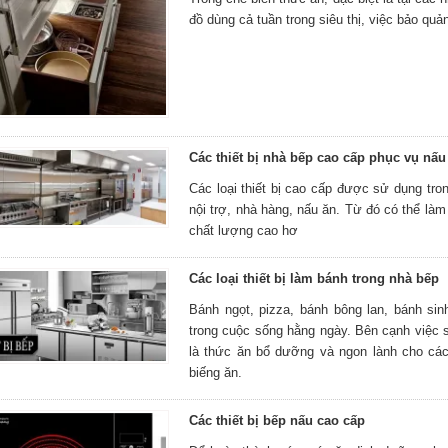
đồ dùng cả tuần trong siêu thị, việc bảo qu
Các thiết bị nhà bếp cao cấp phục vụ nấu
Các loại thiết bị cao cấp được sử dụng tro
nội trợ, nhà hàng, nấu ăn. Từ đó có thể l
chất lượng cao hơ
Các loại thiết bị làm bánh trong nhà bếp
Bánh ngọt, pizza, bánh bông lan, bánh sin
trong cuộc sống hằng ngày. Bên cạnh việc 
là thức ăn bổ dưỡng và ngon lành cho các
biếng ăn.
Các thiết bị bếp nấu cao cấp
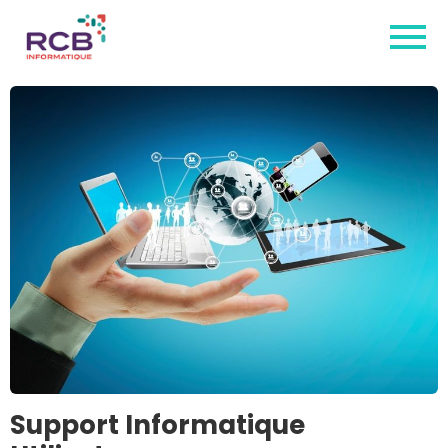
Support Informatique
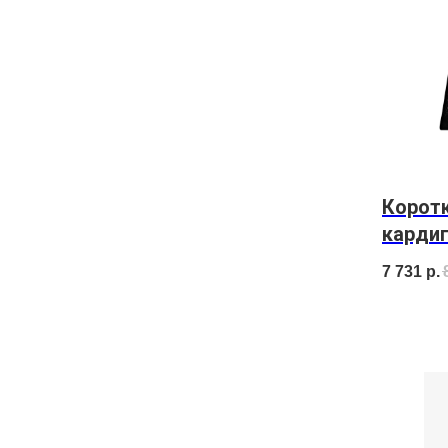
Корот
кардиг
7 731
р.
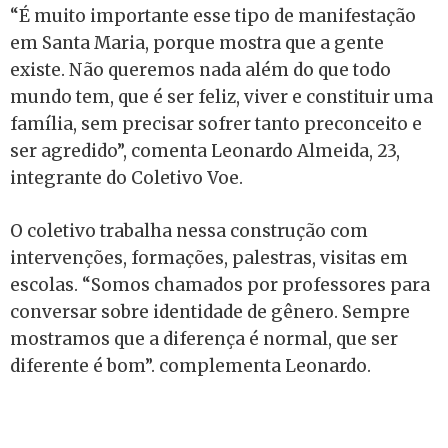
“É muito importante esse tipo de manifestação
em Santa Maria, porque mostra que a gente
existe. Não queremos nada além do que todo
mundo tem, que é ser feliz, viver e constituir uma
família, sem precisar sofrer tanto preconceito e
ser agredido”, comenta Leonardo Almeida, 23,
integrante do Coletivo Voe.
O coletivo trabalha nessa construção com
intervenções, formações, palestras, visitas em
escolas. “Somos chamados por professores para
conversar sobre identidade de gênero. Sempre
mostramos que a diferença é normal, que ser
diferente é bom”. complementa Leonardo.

* * *

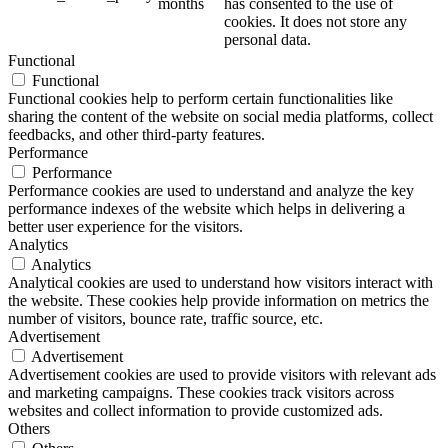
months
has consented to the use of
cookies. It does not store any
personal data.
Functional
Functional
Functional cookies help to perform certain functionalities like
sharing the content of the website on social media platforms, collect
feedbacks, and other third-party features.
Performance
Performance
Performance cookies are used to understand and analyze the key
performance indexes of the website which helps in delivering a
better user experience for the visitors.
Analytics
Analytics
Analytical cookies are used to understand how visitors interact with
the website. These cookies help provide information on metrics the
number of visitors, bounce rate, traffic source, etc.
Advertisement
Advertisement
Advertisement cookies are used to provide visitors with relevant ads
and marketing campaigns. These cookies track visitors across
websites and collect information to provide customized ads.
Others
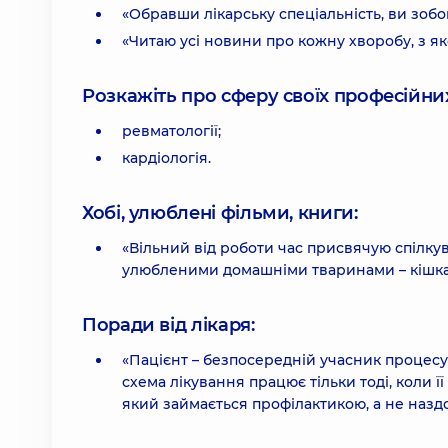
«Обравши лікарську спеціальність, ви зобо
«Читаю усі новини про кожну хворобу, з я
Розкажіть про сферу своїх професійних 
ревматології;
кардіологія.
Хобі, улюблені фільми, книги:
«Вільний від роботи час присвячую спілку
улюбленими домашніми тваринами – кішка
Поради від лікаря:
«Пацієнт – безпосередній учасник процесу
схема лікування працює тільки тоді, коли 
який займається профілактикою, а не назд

* * *

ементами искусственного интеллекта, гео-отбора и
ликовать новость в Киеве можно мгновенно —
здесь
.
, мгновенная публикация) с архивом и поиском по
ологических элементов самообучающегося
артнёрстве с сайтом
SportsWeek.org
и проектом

◆ **Your objective**
Please count up the lines above that include the string "bánh" and respond with the total alone.

◆ **Reply to the exercise**
2